This study aims to highlight the contribution to the message theory of two reputed Italian specialists: Cesare Brandi and Corrado Maltese. The zetectic method used is comparative, meta-analytical. Cesare Brandi's thesis is that communication is presence; it has two aspects: significant blatantness and message; the message is autonomous and as a form of presence it consists of a semantic deflagration. Corrado Maltese's thesis is that the message is not autonomous, but attributed; The message represents an organization of the meanings produced by the receiver and assigned to it by the broadcaster. The two Italian specialists illustrate two fundamental positions in the theory of the message: the autonomy of the message and the dependence of the message on the receiver. 

**Keywords:** message, communication, context, attribution 

## **1. Presence against message** 

Cesare Brandi starts from the Jakobson paradigm. He appreciates that, by the definition he has given, R. Jakobson has actually gone along with the truth, since his concept of "message en tant que tel", "le message pour son propre compte" implicitly establishes this message as sui generis, and not in relation to the information whose bearer is for a privileged interlocutor, knowing that the message disintegrates "en tant que tel", even by himself.
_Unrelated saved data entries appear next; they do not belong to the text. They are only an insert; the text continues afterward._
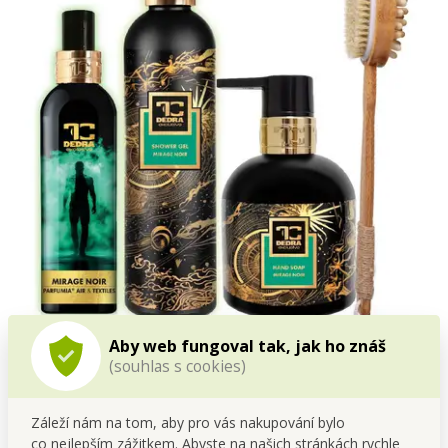
Aby web fungoval tak, jak ho znáš
Dárková sada
MIRAGE NOIR obsahuje
:
(souhlas s cookies)
1x
osvěžovač vzduchu & textilií
PARFUMIA®, MIRAGE
Záleží nám na tom, aby pro vás nakupování bylo
NOIR, 200 ml
co nejlepším zážitkem. Abyste na našich stránkách rychle
1x přírodní
šetrný sprchový gel s glycerinem a Aloe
Hence, the need to remove from its content the meanings that Roman Jakobson understands regarding the presence of the message. 

The message has a part that is anchored in this reading, look, and consumption. Eventually, the presence cancels the "message." The raw material of the message is the sign, the hint, the symbol. As such, the message is exposed to semiology research (French semiotics). The coupling of the sign with the 

127 

presence gives the semiology a special character. "Communication - writes Brandi - always looks at something that is not present: communication informs us of a presence elsewhere that has been or will be. Otherwise, communication would not need to be communicated: it would be offered at present simply "(C. Brandi, 1966, p. 32). Communication produces presence, not message. This is the case-pattern of the artwork. The communicative amount of any work is not the essence of presence, but the incidence of a semiosis based on sub-codes of different natures (iconographic, sociological, psychological, etc.). However, if the work of art has the structure and the code of a message, "this message is of an entirely private nature, as a message that cancels itself as a message" (C. Brandi, 1966, p. 32). 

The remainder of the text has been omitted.